# Replace Ariens ST824 engine. Is it worth it?



## Rune Karlsen (Mar 4, 2018)

A colleague over revved his blower this winter and the engine is broken. Like crank through block broken. 
I see there are some sellers on eBay who has brand new Tecumseh short blocks for sale. I just need to find the number on the engine. 
I haven't seen it yet he just told me that everything else on it works fine. 
Any tips on this for example. Where can i find the engine number on these? I guess this have the 8 hp? Tecumseh engine. I did not bother to ask him any details since he not into mechanic work anyway. Any other engines that can be used to these. Like some Chinese knock of or any newer generations? 

Thinking about buying it from him to have a little summer project getting it going, sell it and make a little bit of money.


----------



## Dauntae (Nov 10, 2016)

Most 8 - 10hp Tecumseh engines will work, Ariens used mostly single shaft engines but there are a few duel shaft engines so you’ll have to check that but newer generation engines will bolt right on.


----------



## Rune Karlsen (Mar 4, 2018)

Something like this i'm looking at. Too bad that the shipping cost here to Norway is higher that the price of the engine... 

https://www.ebay.com/itm/NEW-10HP-T...674853&hash=item56c318dc1f:g:~tUAAOxySE9Q6pnp 

Thank you for a very fast answer.


----------



## e.fisher26 (Nov 6, 2016)

I swap all the time, as long as the shaft is the same size it’s easy. I’d go 10hp if possible 


Noma 10/29
Cub cadet 5/26 conv to 8/26
Toro 724 conv to 10/24
Husqvarna st230p


----------



## Rune Karlsen (Mar 4, 2018)

Dauntae said:


> Most 8 - 10hp Tecumseh engines will work, Ariens used mostly single shaft engines but there are a few duel shaft engines so you’ll have to check that but newer generation engines will bolt right on.


Yes i Know. My 1027LE with the last gen of Tecumseh engine has a dual shaft. 

So the diameter on the old 8 hp Tecumseh engine is not the same on the 10 hp newer engines?


----------



## Dauntae (Nov 10, 2016)

Rune Karlsen said:


> Yes i Know. My 1027LE with the last gen of Tecumseh engine has a dual shaft.
> 
> So the diameter on the old 8 hp Tecumseh engine is not the same on the 10 hp newer engines?

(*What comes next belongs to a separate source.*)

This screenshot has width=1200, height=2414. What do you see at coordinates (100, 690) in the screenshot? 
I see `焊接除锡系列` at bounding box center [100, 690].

I also have a 1027LE but single shaft, Different generation most likely, The main shaft is the same on both the single and the duel shaft engines and you can convert a single into a double shaft by swapping the engine case end with the extra shaft, What will be different is the OHV Tecumseh engines but the flat head engines from 8-10 HP are mostly all interchangeable. Easiest way to spot the OHV Tecumseh engine is the “L” shaped gas tank


----------



## cranman (Jan 23, 2016)

If the ST 824 is a 924 series blower I highly recommend the 212 cc Predator as a swap.....I'm on over 15 years on my ST824 with the Chondra....more power then the 8 Tec, starts easy...can't say enough about it. Easy swap, just need a 3/4 to 1 inch shaft adapter


----------



## Rune Karlsen (Mar 4, 2018)

The problem buying an engine from outside my country is that there are a 25% vat charge on top of the price + shipping. 
Looking at used Ariens ST824 online and it looks like it cheaper for me to buy even another blower and take the engine from that one. 
So maybe i will end up selling my 1027LE instead and buy 2 blowers and in that way make a profit buy switching to an older model and also having a blower i can take parts from.


----------